--- Provided entries ---

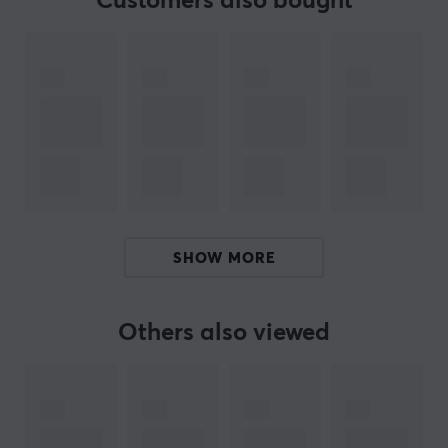
Customers also bought
Cable solutions for everyone with
Lanberg
-
Development and flexibility defines Lanberg, which
provides various solutions in networking and cabling.
Their wide product range is constantly evolving and the
brand is based on their products receiving continuous
quality improvements. Their talent for tailoring
products to market needs has contributed to
continuous growth.
If you are looking for a cable or adapter, Lanberg with
SHOW MORE
its broad product portfolio probably has what you are
looking for. In addition, it offers solutions such as
structured cabling, including LAN and patch cables, as
Others also viewed
well as tools for building LAN network infrastructures.
You will also find tools and products that help facilitate
cables correct.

---

→ **Required action**
What is needed is a count of the lines in the data that contain the word "also"; please give it and no other words.

→ **Written reply**
3